**Your objective:** For each line in the data below that has the word "Marketi", copy that line.

**Source data:**

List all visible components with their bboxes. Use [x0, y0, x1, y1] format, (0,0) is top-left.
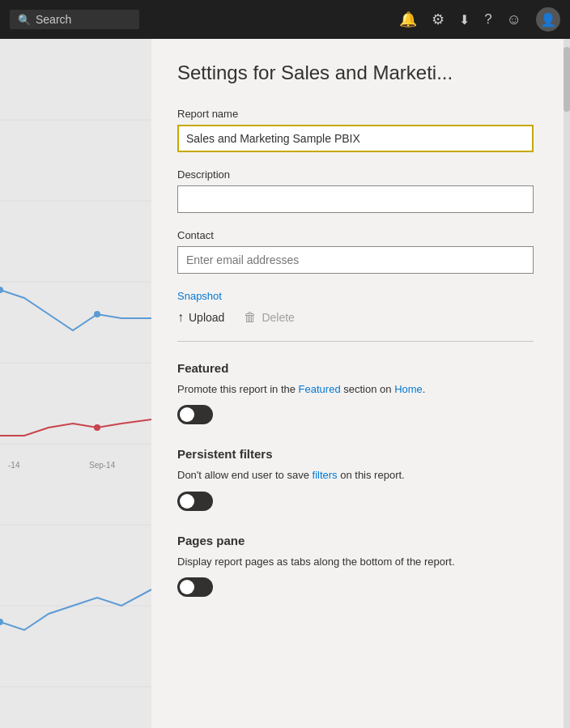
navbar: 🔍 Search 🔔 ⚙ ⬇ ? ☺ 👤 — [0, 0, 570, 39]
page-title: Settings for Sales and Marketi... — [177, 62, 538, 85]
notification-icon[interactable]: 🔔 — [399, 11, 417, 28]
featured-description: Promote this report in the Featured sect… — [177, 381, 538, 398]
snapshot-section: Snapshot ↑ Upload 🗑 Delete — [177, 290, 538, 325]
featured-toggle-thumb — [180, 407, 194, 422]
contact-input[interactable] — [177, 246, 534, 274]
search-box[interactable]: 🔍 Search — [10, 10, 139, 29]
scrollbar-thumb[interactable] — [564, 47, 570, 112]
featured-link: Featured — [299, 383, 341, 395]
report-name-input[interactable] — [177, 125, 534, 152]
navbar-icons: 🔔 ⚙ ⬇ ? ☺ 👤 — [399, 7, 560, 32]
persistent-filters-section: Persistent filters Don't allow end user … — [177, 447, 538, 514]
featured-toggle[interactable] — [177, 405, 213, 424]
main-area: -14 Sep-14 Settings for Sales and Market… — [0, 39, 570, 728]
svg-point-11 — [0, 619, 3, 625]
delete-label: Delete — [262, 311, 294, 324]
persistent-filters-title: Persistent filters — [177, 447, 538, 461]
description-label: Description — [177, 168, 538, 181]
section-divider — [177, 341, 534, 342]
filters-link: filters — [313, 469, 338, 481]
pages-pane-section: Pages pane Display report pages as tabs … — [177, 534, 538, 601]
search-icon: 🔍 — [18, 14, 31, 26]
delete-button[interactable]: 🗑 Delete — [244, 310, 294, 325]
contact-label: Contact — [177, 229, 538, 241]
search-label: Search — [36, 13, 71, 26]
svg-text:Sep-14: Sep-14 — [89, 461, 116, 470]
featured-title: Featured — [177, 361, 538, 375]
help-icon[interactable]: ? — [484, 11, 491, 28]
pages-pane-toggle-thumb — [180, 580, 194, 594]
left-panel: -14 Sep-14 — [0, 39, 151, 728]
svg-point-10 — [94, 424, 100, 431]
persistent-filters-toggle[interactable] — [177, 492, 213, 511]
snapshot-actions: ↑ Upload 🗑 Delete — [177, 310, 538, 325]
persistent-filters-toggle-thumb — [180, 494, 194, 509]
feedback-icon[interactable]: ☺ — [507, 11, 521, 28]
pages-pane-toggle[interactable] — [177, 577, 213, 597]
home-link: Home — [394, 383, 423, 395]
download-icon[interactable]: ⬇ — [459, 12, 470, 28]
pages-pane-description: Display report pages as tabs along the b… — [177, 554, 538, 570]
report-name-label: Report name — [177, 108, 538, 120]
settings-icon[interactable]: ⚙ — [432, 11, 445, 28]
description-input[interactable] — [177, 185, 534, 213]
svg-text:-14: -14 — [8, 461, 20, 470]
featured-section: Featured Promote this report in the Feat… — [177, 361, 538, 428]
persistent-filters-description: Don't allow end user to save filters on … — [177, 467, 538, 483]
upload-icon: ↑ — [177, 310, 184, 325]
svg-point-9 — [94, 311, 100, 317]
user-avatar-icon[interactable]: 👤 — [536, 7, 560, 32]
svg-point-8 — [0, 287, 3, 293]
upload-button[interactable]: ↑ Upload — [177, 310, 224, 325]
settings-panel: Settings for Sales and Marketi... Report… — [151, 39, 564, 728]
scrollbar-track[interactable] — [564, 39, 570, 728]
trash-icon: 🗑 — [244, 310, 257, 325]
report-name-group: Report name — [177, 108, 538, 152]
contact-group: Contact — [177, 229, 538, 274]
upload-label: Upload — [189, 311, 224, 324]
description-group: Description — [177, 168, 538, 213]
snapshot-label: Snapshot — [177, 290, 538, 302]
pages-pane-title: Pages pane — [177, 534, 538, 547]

* * *

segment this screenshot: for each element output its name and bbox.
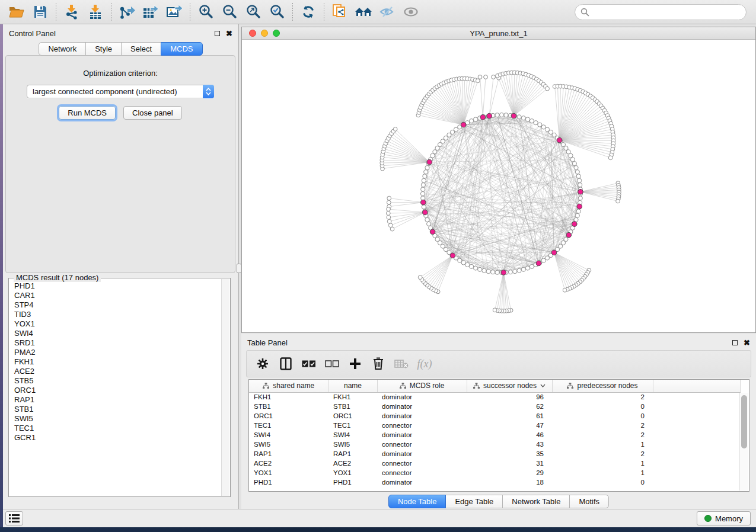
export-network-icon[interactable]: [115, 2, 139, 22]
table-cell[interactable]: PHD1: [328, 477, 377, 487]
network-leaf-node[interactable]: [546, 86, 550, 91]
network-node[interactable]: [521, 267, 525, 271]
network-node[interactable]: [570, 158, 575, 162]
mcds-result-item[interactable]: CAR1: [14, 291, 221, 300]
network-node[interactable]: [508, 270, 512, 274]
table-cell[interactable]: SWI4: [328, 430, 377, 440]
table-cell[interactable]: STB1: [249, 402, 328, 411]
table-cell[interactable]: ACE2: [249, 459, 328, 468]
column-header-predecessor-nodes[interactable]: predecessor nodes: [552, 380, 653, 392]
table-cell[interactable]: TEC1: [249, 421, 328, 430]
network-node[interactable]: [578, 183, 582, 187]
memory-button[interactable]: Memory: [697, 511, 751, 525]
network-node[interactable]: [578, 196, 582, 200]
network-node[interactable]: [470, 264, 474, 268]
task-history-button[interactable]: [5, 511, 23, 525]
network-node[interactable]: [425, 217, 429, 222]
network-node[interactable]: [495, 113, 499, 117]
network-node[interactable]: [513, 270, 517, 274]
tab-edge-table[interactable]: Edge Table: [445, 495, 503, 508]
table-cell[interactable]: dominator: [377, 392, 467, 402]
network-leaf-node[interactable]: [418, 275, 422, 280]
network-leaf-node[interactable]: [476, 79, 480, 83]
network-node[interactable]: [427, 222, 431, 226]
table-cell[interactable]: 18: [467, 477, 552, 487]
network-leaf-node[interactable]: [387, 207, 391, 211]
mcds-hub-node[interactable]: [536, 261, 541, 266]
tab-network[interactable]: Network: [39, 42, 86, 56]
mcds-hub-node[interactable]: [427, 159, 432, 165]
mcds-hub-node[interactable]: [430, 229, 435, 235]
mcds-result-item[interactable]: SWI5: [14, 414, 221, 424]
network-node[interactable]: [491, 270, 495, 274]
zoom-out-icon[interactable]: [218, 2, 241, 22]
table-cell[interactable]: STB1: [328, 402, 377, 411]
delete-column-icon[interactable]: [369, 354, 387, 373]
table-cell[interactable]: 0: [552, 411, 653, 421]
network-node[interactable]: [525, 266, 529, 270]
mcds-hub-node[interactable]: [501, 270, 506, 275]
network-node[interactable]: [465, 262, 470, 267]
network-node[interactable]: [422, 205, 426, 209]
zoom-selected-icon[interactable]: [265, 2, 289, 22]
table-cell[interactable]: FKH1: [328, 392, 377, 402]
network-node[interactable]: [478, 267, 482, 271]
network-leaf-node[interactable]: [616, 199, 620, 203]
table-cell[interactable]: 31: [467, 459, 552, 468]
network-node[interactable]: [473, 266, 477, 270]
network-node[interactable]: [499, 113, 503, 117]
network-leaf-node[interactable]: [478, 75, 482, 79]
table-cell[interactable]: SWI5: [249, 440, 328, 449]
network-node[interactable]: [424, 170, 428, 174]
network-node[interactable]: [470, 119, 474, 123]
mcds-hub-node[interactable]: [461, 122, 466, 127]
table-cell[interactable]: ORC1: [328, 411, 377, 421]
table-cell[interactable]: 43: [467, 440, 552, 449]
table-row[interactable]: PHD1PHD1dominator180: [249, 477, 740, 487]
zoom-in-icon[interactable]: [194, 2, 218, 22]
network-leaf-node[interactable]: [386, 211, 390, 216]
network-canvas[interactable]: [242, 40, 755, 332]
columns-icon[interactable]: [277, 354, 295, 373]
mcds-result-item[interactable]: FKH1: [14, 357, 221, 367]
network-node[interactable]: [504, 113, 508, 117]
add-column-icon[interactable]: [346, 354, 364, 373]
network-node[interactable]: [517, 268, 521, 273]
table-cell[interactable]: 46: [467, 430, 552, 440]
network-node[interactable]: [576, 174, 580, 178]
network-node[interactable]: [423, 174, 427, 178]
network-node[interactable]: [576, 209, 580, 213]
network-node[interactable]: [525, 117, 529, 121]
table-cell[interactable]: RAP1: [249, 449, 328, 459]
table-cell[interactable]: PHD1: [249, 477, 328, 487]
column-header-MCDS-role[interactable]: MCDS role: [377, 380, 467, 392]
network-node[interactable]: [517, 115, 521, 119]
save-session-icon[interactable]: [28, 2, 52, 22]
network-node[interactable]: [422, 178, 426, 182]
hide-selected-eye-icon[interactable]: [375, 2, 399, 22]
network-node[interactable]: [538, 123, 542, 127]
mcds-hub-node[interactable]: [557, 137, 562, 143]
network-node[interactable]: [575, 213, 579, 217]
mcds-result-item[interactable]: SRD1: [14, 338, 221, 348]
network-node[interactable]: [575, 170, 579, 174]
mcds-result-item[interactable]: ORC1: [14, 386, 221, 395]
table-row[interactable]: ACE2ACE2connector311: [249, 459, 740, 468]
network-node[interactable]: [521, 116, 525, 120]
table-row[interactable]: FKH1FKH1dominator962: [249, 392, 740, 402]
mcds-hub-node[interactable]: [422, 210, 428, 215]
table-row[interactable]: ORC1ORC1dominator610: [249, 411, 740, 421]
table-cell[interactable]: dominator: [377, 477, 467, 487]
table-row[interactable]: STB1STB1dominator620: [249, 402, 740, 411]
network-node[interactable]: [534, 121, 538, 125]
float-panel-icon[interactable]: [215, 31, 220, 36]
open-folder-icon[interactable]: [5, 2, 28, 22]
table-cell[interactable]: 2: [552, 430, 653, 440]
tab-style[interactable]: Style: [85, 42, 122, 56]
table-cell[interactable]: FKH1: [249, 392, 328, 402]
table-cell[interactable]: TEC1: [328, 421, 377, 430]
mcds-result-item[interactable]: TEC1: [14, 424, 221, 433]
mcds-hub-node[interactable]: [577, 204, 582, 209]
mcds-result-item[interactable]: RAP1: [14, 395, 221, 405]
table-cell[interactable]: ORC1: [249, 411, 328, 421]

**Task answer:**
page-title: Settings for Sales and Marketi... — [177, 62, 538, 85]
settings-panel: Settings for Sales and Marketi... Report… — [151, 39, 564, 728]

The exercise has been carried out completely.